David Kermani (who then operated a high-end Warren Street rug shop) and other compatriots alleged that the City had made an improper side deal with L&B Contract Industries, later known as LB Furniture. Prompted by citizen complaints, HUD’s inspector general indeed found major “irregularities” in the City’s handling of a $556,000 grant to L&B, plus a host of problems within Hudson’s development agencies. [PDF of the report] Those irregularities included not just the company’s failure to make interest payments, but also the connivance of Hudson Development Corporation (HDC) staff in allowing L&B to make just one repayment of $4,998.25. Nice deal, if you can get it: $551,000 in free government money.
In addition, HUD discoverd that HDC had “subordinated” the grant lien to obtain a further $3,000,000 bank loan. All the while, the report said, local leadership never alerted HUD that it was making any of these arrangements. HUD’s Inspector General was not pleased, and reprimanded both L&B and the City. Moreover, HUD identified apparent “conflicts of interest” and “procurement weaknesses” at HDC and the Hudson Community Development and Planning Agency (HCDPA). For example, the wife of a Board member was getting paid up to $170 per hour “without competition.” Meanwhile, the agency’s “Rehabilitation Specialist” awarded over $27,000 in work “to a company owned by his brother,” again without giving anyone else a chance to compete for the contract.
The Inspector General’s scathing report was issued to 13 Federal, State and local officials.
And then: HUD continued to award the City of Hudson more development grants from these same pool of funds. And City agencies continued to help the perpetually-failing L&B. Despite years of public largesse, the company finally closed up shop a few years ago, throwing some 150 people out of work.
Through it all, the City was given more grant money to play with; and still it continued to botch projects... For example, issuing $1.8 million in bonds to lure a mysterious Californian corporation called Wittcomm, which disappeared and according to inside sources never repaid its obligations. That’s just to name one among many of the chronic failures of these agencies to manage public funding to achieve real economic development, or alleviate poverty.
In short: HUD knew and acknowledged that the City of Hudson had a lousy track record of managing grants—and yet kept coughing up more grants, often in the face of public concern and opposition.
So, how does all of this relate to the latest controversy instigated by Eric Galloway’s local activities? In response to the detailed exposure of numerous complaints and violations on record for Galloway’s Lantern Group in New York City, Galvan director Tom Swope offered the following dodge:
“That the Lantern Group continues to get funding for their projects should be a testament to the high quality of their management.”
Based on the above examples of HUD and the City, can anyone say that continued funding is a testament to anything except bureaucratic ineptitude? We’ve just seen how the City had made an illegal side deal with a grantee, and its development agencies were found to be rife with problems. And yet HUD continued to give the City grant money to play with, and failed in many cases to monitor its use, in spite of past debacles. Continued funding is no proof of even mediocre performance, let alone success.
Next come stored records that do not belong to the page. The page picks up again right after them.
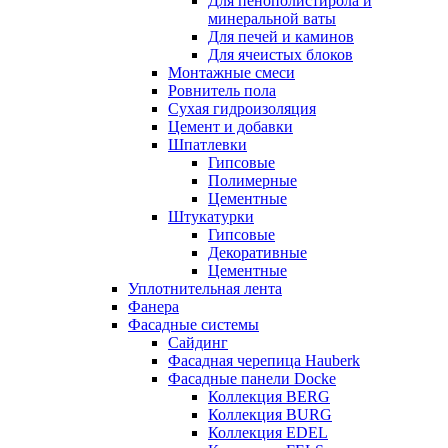
Для пенополистирола и
минеральной ваты
Для печей и каминов
Для ячеистых блоков
Монтажные смеси
Ровнитель пола
Сухая гидроизоляция
Цемент и добавки
Шпатлевки
Гипсовые
Полимерные
Цементные
Штукатурки
Гипсовые
Декоративные
Цементные
Уплотнительная лента
Фанера
Фасадные системы
Сайдинг
Фасадная черепица Hauberk
Фасадные панели Docke
Коллекция BERG
Коллекция BURG
Коллекция EDEL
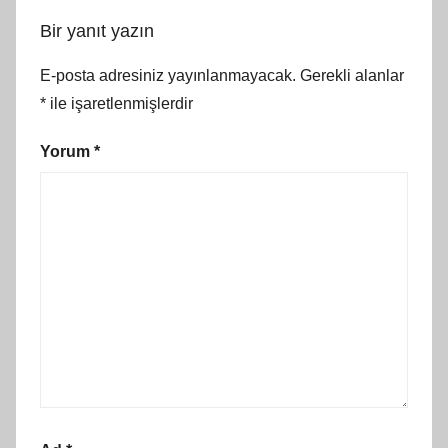
Bir yanıt yazın
E-posta adresiniz yayınlanmayacak.
Gerekli alanlar
*
ile işaretlenmişlerdir
Yorum
*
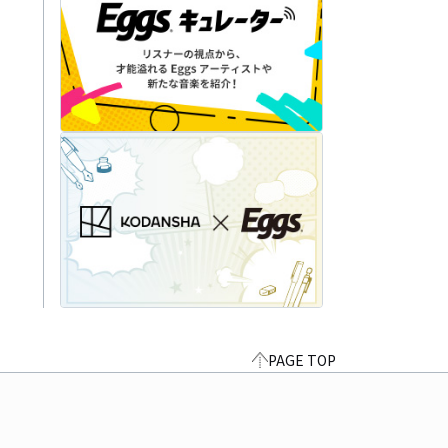
PAGE TOP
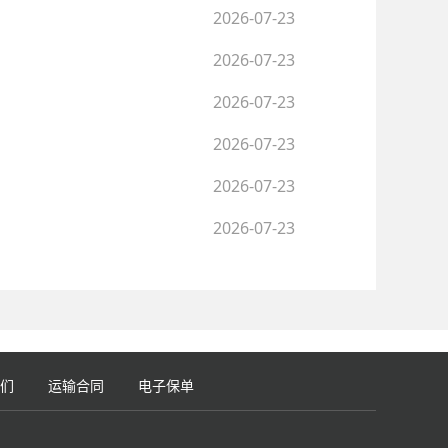
2026-07-23
2026-07-23
2026-07-23
2026-07-23
2026-07-23
2026-07-23
们
运输合同
电子保单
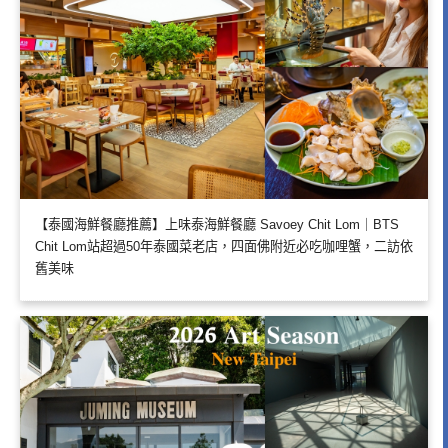
【泰國海鮮餐廳推薦】上味泰海鮮餐廳 Savoey Chit Lom｜BTS
Chit Lom站超過50年泰國菜老店，四面佛附近必吃咖哩蟹，二訪依
舊美味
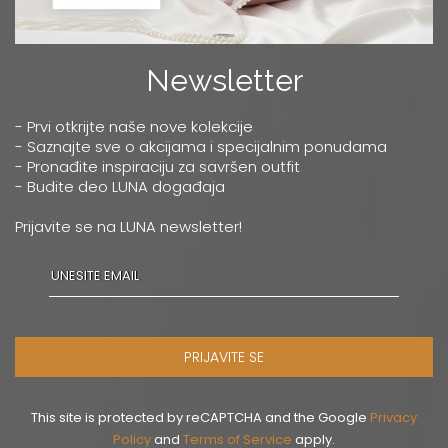
Newsletter
- Prvi otkrijte naše nove kolekcije
- Saznajte sve o akcijama i specijalnim ponudama
- Pronađite inspiraciju za savršen outfit
- Budite deo LUNA događaja
Prijavite se na LUNA newsletter!
PRIJAVITE SE
This site is protected by reCAPTCHA and the Google
Privacy
Policy
and
Terms of Service
apply.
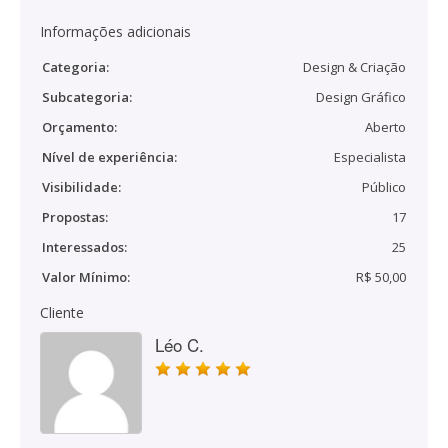
Informações adicionais
Categoria:
Design & Criação
Subcategoria:
Design Gráfico
Orçamento:
Aberto
Nível de experiência:
Especialista
Visibilidade:
Público
Propostas:
17
Interessados:
25
Valor Mínimo:
R$ 50,00
Cliente
Léo C.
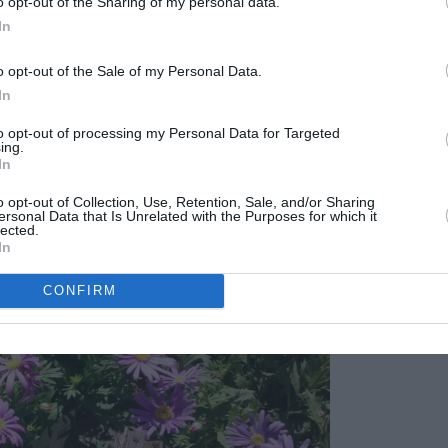
o opt-out of the Sharing of my personal data.
In
o opt-out of the Sale of my Personal Data.
In
to opt-out of processing my Personal Data for Targeted
ing.
In
o opt-out of Collection, Use, Retention, Sale, and/or Sharing
ersonal Data that Is Unrelated with the Purposes for which it
lected.
In
CONFIRM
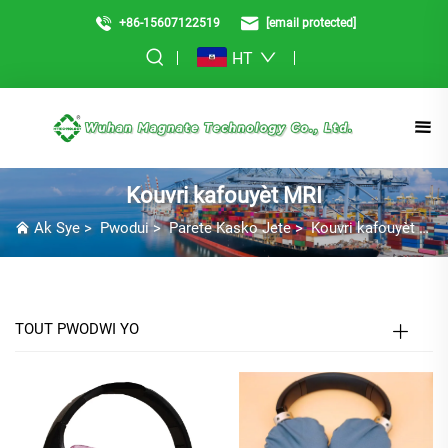
+86-15607122519
[email protected]
HT
Kouvri kafouyèt MRI
Ak Sye
>
Pwodui
>
Parete Kasko Jete
>
Kouvri kafouyèt MRI
TOUT PWODWI YO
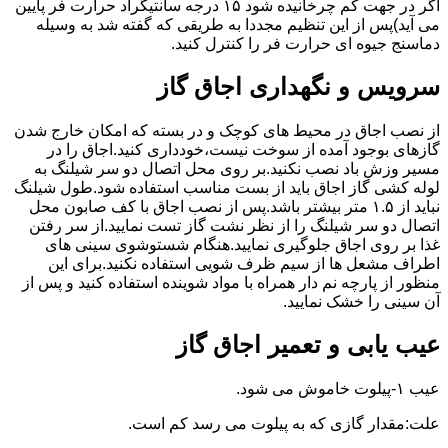
اگر در جهت کم چرخانیده شود ۱۵ درجه سانتیگراد حرارت فر پایین
می آید)پس از این تنظیم مجددا به طریقی که گفته شد به وسیله
دماسنج جیوه ای حرارت فر را کنترل کنید.
سرویس و نگهداری اجاق گاز
از نصب اجاق در محیط های کوچک و در بسته که امکان خارج شدن
گازهای بوجود آمده از سوخت نیست،خودداری کنید.اجاق را در
مسیر وزش باد نصب نکنید.بر روی محل اتصال دو سر شیلنگ به
لوله کشی گاز اجاق باید از بست مناسب استفاده شود.طول شیلنگ
نباید از ۱.۵ متر بیشتر باشد.پس از نصب اجاق با کف صابون محل
اتصال دو سر شیلنگ را از نظر نشت گاز تست نمایید.از سر رفتن
غذا بر روی اجاق جلوگیری نمایید.هنگام شستوشوی سینی های
اطراف مشعل ها از سیم ظرف شویی استفاده نکنید.برای این
منظور از پارچه نم دار همراه با مواد شوینده استفاده کنید و پس از
آن سینی را خشک نمایید.
عیب یابی و تعمیر اجاق گاز
عیب ۱-پیلوت خاموش می شود.
علت:مقدار گازی که به پیلوت می رسد کم است.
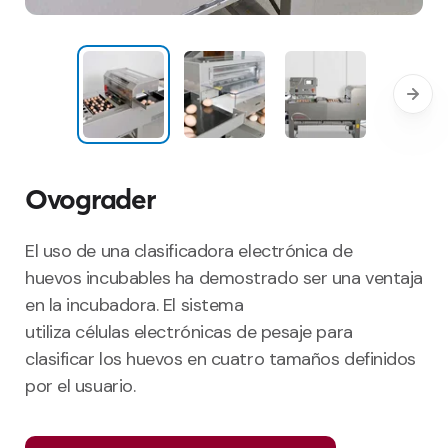
Ovograder
El uso de
una clasificadora electrónica
de
huevos
incubables
ha demostrado ser una ventaja
en la incubadora. El sistema
utiliza
células
electrónicas de pesaje para
clasificar los huevos en cuatro tamaños definidos
por el usuario.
Yet based on Swope’s fallacious logic, one would also have to conclude that:
- Sustained City support of (the now-bankrupt) L&B was a rousing success;
- The ever-increasing budgets of FEMA and the Army Corps reflect the heck of a job they did in dealing with Hurricane Katrina in New Orleans;
- The Kardashian sisters’ continued popularity is reflective of their immense talents; and
- George W. Bush’s re-election in 2004 served as a clear testament that he was a terrific President.
In making such flimsy arguments, Swope is asking people to believe that bureaucrats are stewards of excellence, and never act to protect their own buddies (or rumps). Someone please furnish Galvan’s director with a copy of The Peter Principle, posthaste.